### DATASET ENTRIES
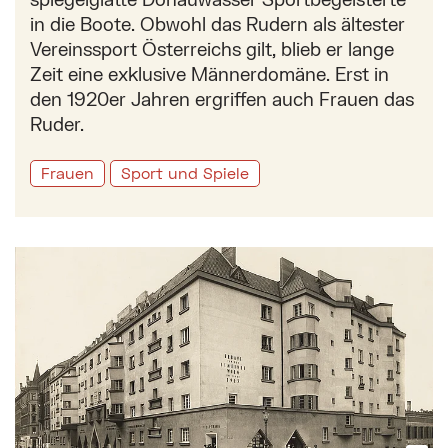
in die Boote. Obwohl das Rudern als ältester
Vereinssport Österreichs gilt, blieb er lange
Zeit eine exklusive Männerdomäne. Erst in
den 1920er Jahren ergriffen auch Frauen das
Ruder.
Frauen
Sport und Spiele
Mehr zu: Oskar Grossmann und 100 Jahre Grossma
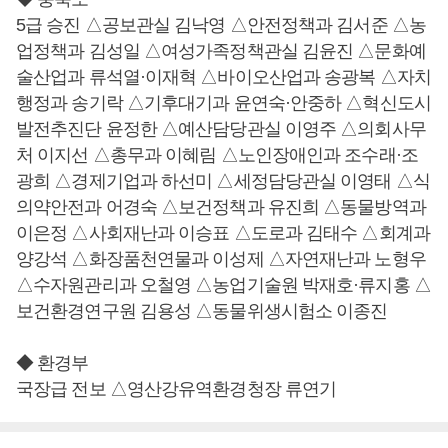
5급 승진 △공보관실 김낙영 △안전정책과 김서준 △농
업정책과 김성일 △여성가족정책관실 김윤진 △문화예
술산업과 류석열·이재혁 △바이오산업과 송광복 △자치
행정과 송기락 △기후대기과 윤연숙·안중하 △혁신도시
발전추진단 윤정한 △예산담당관실 이영주 △의회사무
처 이지선 △총무과 이혜림 △노인장애인과 조수래·조
광희 △경제기업과 하선미 △세정담당관실 이영태 △식
의약안전과 어경숙 △보건정책과 유진희 △동물방역과
이은정 △사회재난과 이승표 △도로과 김태수 △회계과
양강석 △화장품천연물과 이성제 △자연재난과 노형우
△수자원관리과 오철영 △농업기술원 박재호·류지홍 △
보건환경연구원 김용성 △동물위생시험소 이종진
◆ 환경부
국장급 전보 △영산강유역환경청장 류연기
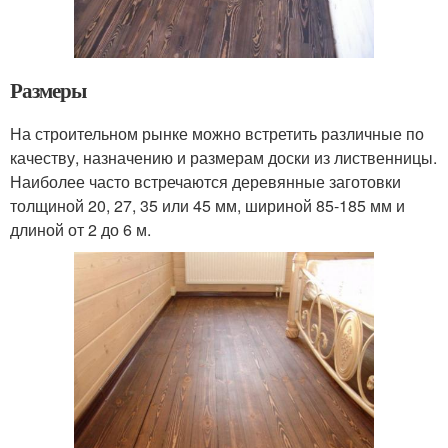
Размеры
На строительном рынке можно встретить различные по
качеству, назначению и размерам доски из лиственницы.
Наиболее часто встречаются деревянные заготовки
толщиной 20, 27, 35 или 45 мм, шириной 85-185 мм и
длиной от 2 до 6 м.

### WHAT THE TASK REQUIRES
Only one thing belongs in the reply: the exact lines of the listing above, from the one with "Наиболее часто встречаются" through its last line.

### RESULT
Наиболее часто встречаются деревянные заготовки
толщиной 20, 27, 35 или 45 мм, шириной 85-185 мм и
длиной от 2 до 6 м.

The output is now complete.